You may not see a link, but the administration apparently does and has lumped MJ growers in with terrorists. Remember the anti-drug commercial that came out saying buying weed is supporting terrorism?

First they'll just be talking about mexican cartels. It's a slippery slope my friend. Pretty soon if not already your average home grower will be considered a terrorist in the eyes of the government.

As for Malaysia and Saudi Arabia's drug policy, that sux, but it doesn't make me think I have it good. People's lives are ripped apart on a routine basis in the good ol USA because of the government imprisoning people for weed. Saudi Arabia can set they're own policy it's non of my business I don't live there. If the people there want to change it it's up to them to fight back.

It's not just a pitiful verbal affront. They go after and prosecute MJ user/growers as much as they can and spend tons of money doing it. How is this just a verbal affront? They are trying to include everything in the war on terror because then they don't have to follow the rules i.e. patriot act. Only supposed to be used to go after terrorists, but since anyone doing drugs in the U.S. can be considered a terrorist all the drug users are fair game too. This is the slippery slope.

There is no link between your grow and terrorism, but the idiots that run this country say there is wether they really believe it or not and they could care less if you disagree tell it to the judge ya know. Growers aren't prosecuted as terrorists, but the means used to catch them are the channels that were put in place for the war on terror. The war on drugs and the war on terror have become one and the same. It's just easier for them to break the law now to go after people who sell/use drugs.

Also if you think those ridiculous policy statements don't have an effect on how the average american views weed then I think you underestimate their ability to brainwash the public. People who are not involved with weed know nothing about it. So if the government claims the money made from weed is going to fund terrorist groups they are most likely gonna be believe it.
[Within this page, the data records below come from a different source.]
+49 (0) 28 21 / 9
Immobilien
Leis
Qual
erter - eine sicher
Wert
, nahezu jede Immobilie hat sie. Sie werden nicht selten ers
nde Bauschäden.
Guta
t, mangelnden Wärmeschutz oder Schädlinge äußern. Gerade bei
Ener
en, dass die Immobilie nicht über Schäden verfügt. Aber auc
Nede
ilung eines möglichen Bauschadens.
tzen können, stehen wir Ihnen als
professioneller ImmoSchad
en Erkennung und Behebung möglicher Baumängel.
The war on terror is just a big old facade put up so that people will hand over their rights in the name of safety and allow the government to do what it wants to do regardless of the people. Unfortunately the majority of this country got really duped[proves they are easily swayed/influenced] into believing we needed to go over there or we wouldn't be safe. Now the majority has come to it's senses, but it's too late and now we are caught in a catch 22. If we leave things will get worse, but staying has made no progress.

Why do you think they are grouping everthing under the war on terror. Because it gives em a free pass to do whatever they want. Remember all the illegal phone taps they were conducting on normal people. They even put public people who speak out against the war on terror on terrorist watch lists at the airports. FAll in line or else.

Anyhow, that's my spiel. I can agree to disagree too so it's all good.
 
G

Guest

The war on terror is the war on drugs is the war on terror (this ain't the first one) is the war on communism

Anything to continue American domination at home and abroad.

It's all the same, so instead of talking about each war and the various, ever-changing pretexts to such action, lets just dismantle the system that feels a need to create these endless string of wars in order to dominate and control peoples of the world.